Antje Majewski is a painter, photographer, curator and filmmaker who became best known through her series of photorealistic, figurative paintings, which grapple with existential questions like friendship, love, masquerade, and death. Her topics also revolve around the psychology of individuals in relation to society, history, and social norms.

Jean Painlevé (1902-1989) was a film director, actor, translator, animator, critic and theorist. He began making his own films in 1927, directing more than two hundred science and nature films in his lifetime. Painlevé’s films categorically refute the modern myth that science is demystifying the world. He intended his films to be taken seriously as scientific documentaries and conducted meticulous research. Only their artistic form betrays his surrealist leanings.
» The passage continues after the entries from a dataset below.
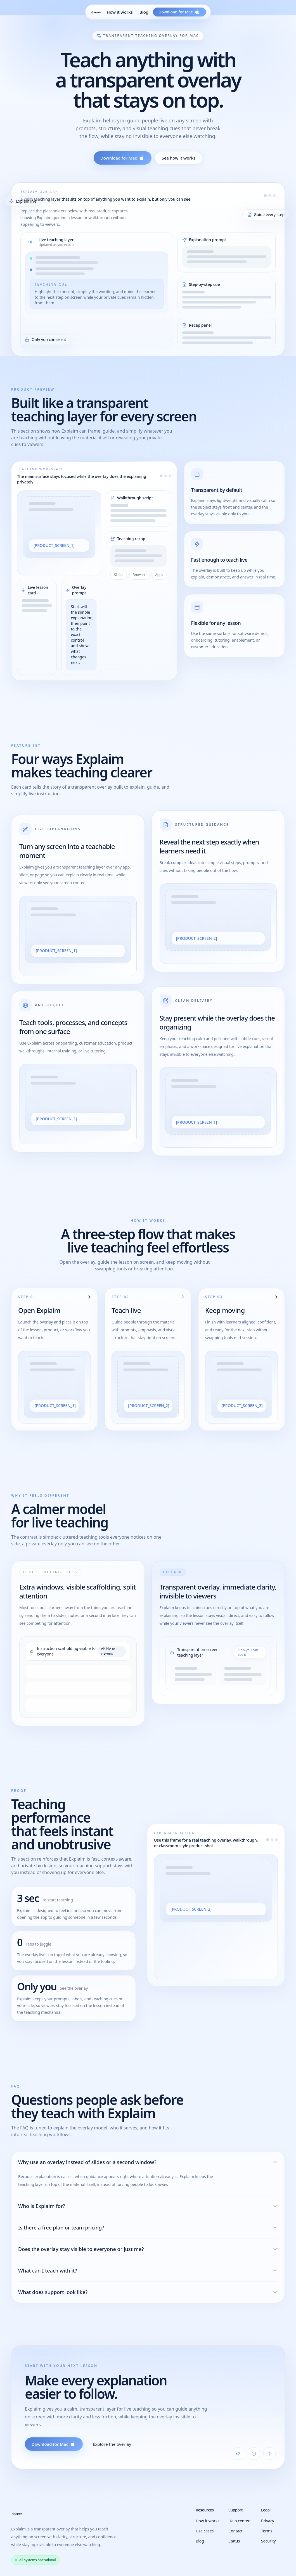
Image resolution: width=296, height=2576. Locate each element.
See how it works (179, 158)
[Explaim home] (96, 12)
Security (268, 2541)
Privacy (267, 2520)
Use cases (205, 2531)
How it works (120, 12)
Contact (235, 2531)
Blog (143, 12)
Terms (266, 2531)
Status (234, 2541)
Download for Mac (122, 158)
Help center (239, 2520)
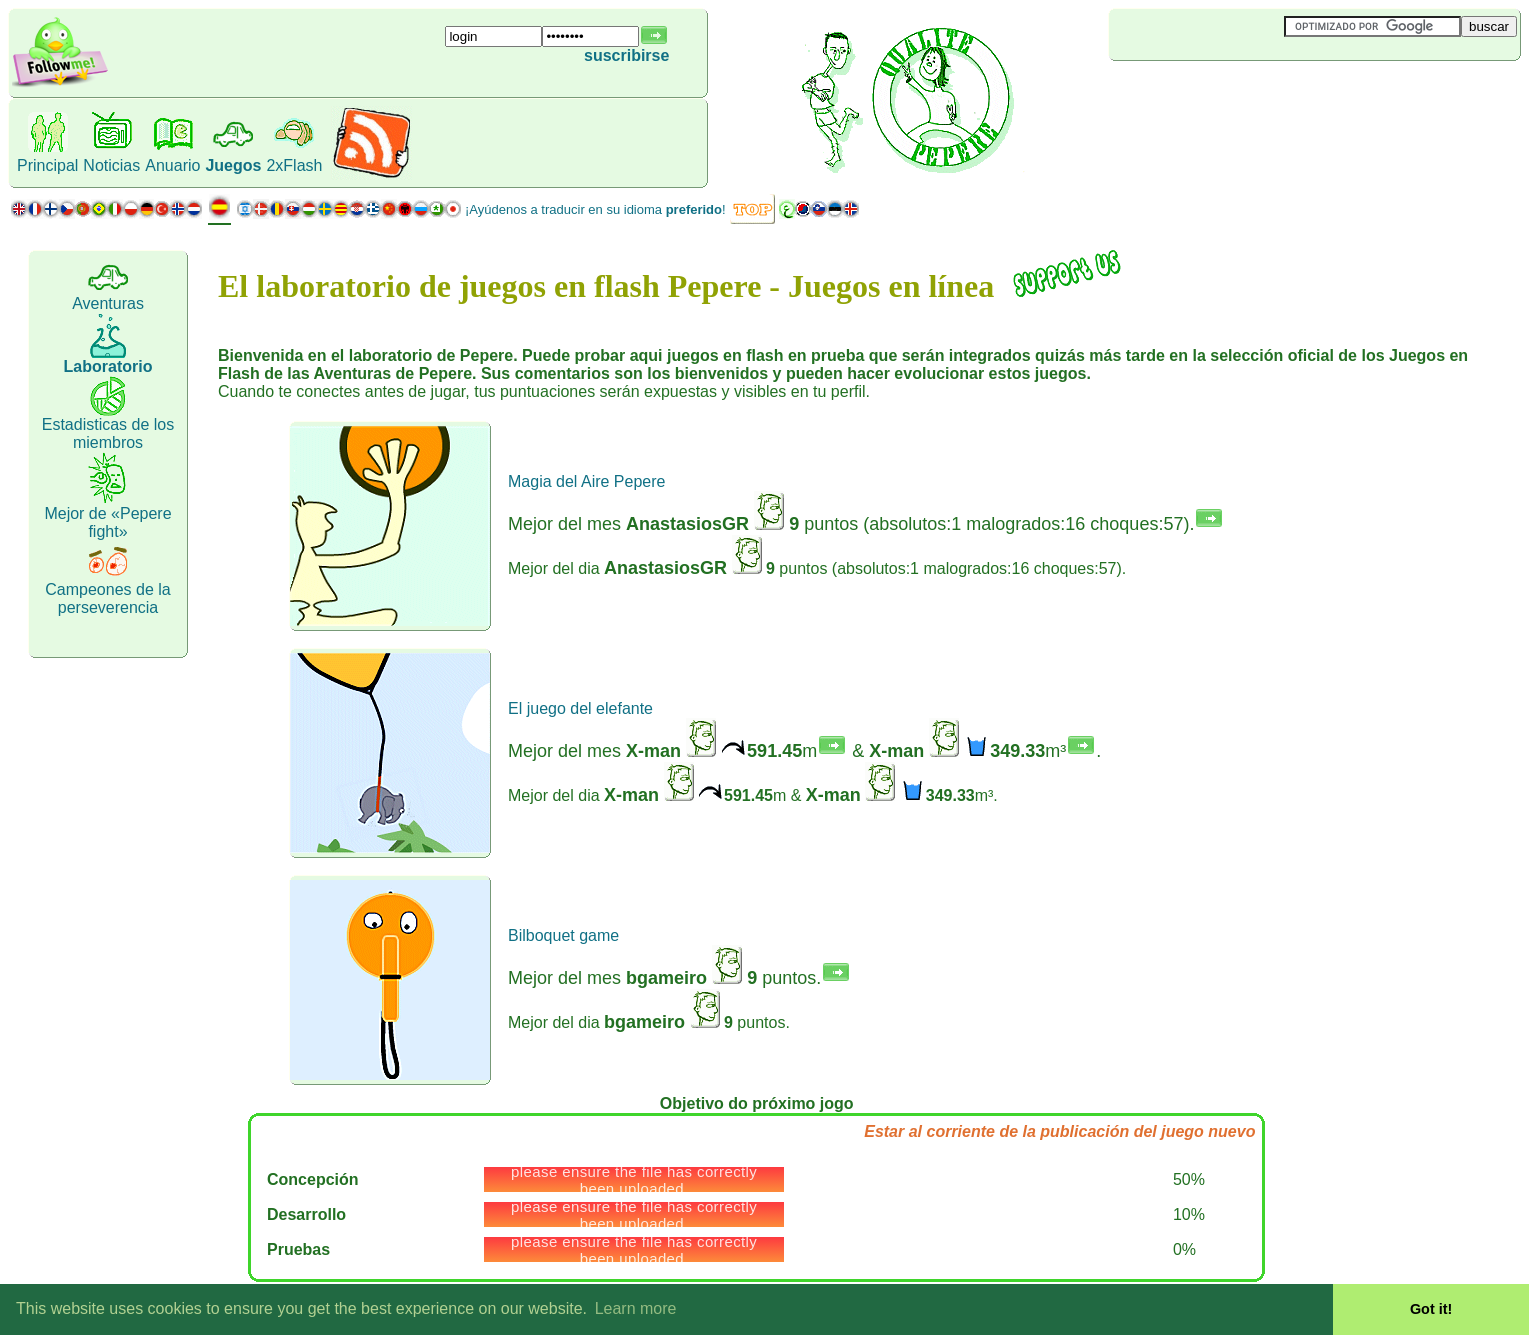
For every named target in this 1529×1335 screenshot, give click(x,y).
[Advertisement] (1228, 94)
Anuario (172, 165)
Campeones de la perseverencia (107, 598)
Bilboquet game (563, 935)
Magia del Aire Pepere (586, 481)
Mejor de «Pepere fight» (107, 522)
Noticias (111, 165)
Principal (47, 165)
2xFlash (294, 165)
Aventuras (108, 303)
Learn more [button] (636, 1308)
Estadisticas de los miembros (108, 433)
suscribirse (626, 55)
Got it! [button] (1431, 1309)
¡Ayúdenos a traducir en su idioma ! (595, 209)
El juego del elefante (580, 708)
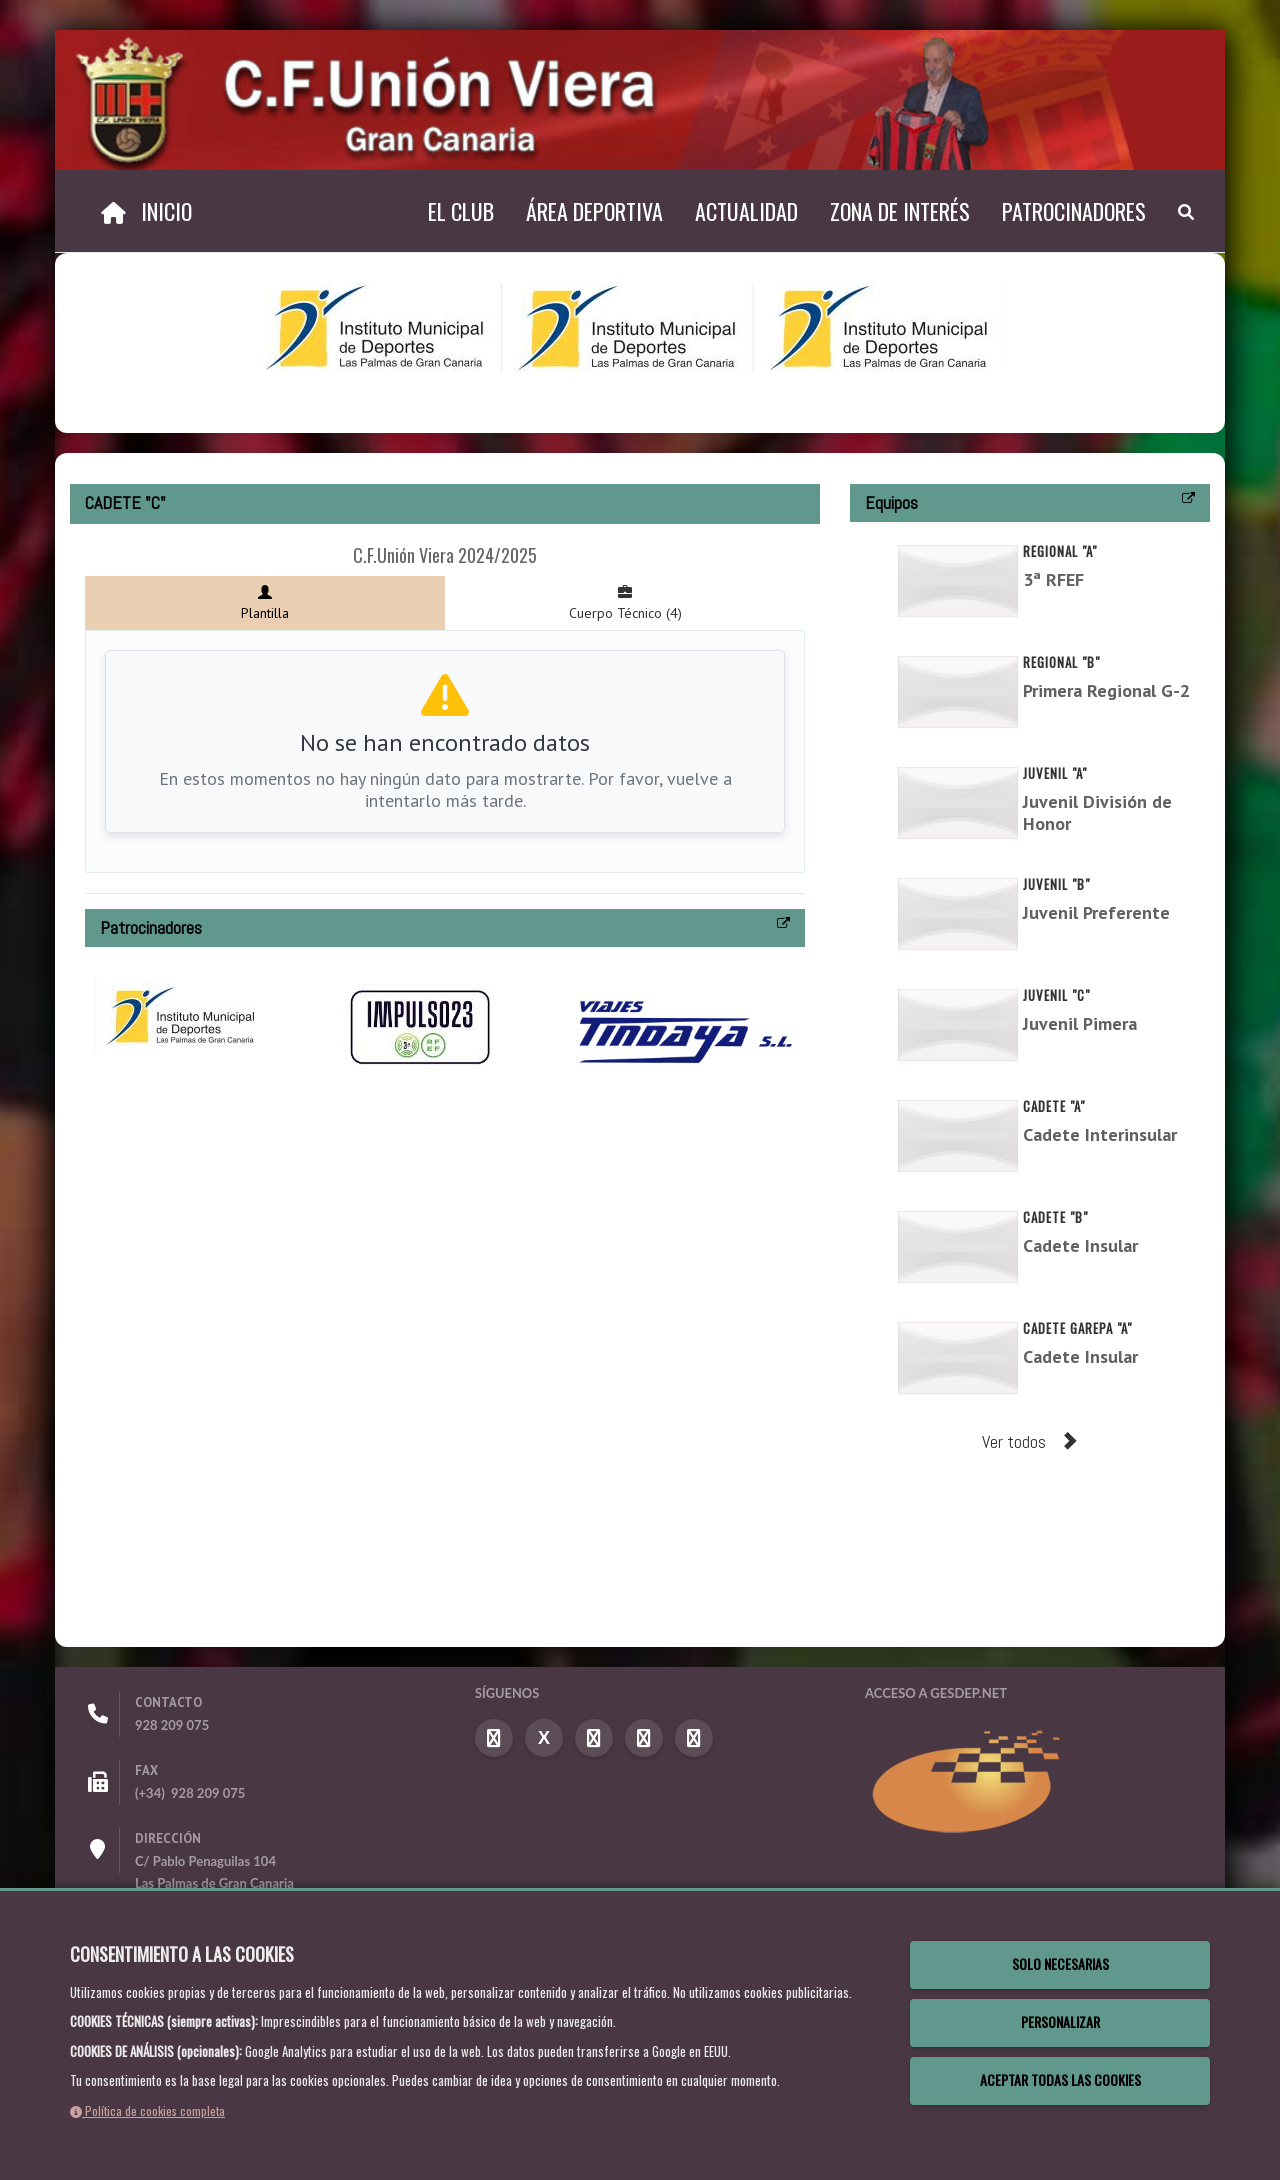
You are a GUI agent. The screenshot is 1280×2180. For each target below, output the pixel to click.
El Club (461, 211)
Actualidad (746, 211)
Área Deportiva (594, 211)
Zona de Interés (900, 211)
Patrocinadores (1074, 211)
Ken Jacobs is a key figure in the history of American avant-garde cinema. In the mid-1950s, Jacobs studied painting under Hans Hofmann, one of the founders of Abstract Expressionism, and, at the same time, he began making films, eventually becoming a major voice of American Underground Film and a member of the New American Cinema. Jacobs’ films explore the mechanics of the moving image and the act of viewing itself. He investigates the cinematic experience in its entirety, from production to projection. Whether undertaking archaeological journeys to the dawn of cinema, scrutinizing the interstices of new digital technologies, or exploring new opportunities for film performance with his Nervous Magic Lantern, Jacobs’ work continues drawing power from the mysteries of human vision to reveal the mechanics of illusion of screen images and their spectral implications and socio-political connotations. Along with over fifty film and video works, he has created an array of shadow plays, three-dimensional films, installations, and magic lantern and film performances that have transformed how we look at and think about moving-image art. The Museum of The Moving Image hosted a full retrospective of Jacobs’ work in 1989, The New York Museum Of Modern Art held a partial retrospective in 1996, as did The American House in Paris in 1994 and the Arsenal Theater in Berlin in 1986. He has also performed in Japan, at the Louvre in Paris, the Getty Center in Los Angeles, among many other institutions. Jacobs’ honors include the Maya Deren Award of The American Film Institute, the Guggenheim Award, and a special Rockefeller Foundation grant. His works are part of the permanent collections at MoMA and the Whitney, and have been celebrated in Europe and the US.